• [Exercise goal] Only one stretch of the data below is wanted: the lines from the one with "Ethereum. In this" through the one with "leaving traders with", repeated exactly.

• [Task data]
---------------

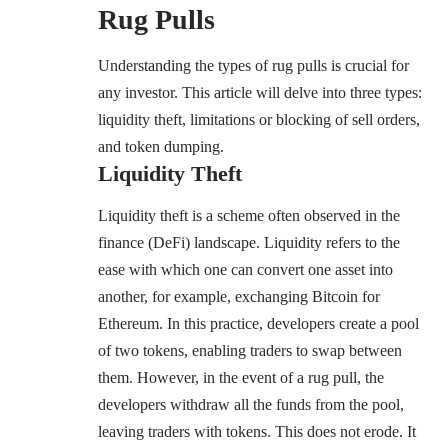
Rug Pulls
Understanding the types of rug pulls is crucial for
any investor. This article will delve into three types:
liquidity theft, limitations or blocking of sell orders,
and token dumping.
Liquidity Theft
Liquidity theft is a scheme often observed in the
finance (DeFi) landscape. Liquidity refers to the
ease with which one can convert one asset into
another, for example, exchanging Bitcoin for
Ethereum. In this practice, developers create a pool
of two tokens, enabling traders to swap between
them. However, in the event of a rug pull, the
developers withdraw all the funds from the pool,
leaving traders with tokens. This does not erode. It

---------------

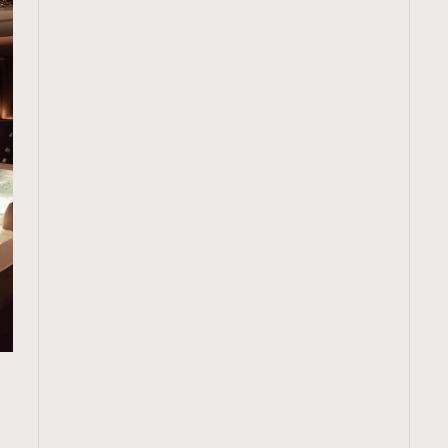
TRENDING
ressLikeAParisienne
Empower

---------------

• [Solved exercise]
Ethereum. In this practice, developers create a pool
of two tokens, enabling traders to swap between
them. However, in the event of a rug pull, the
developers withdraw all the funds from the pool,
leaving traders with tokens. This does not erode. It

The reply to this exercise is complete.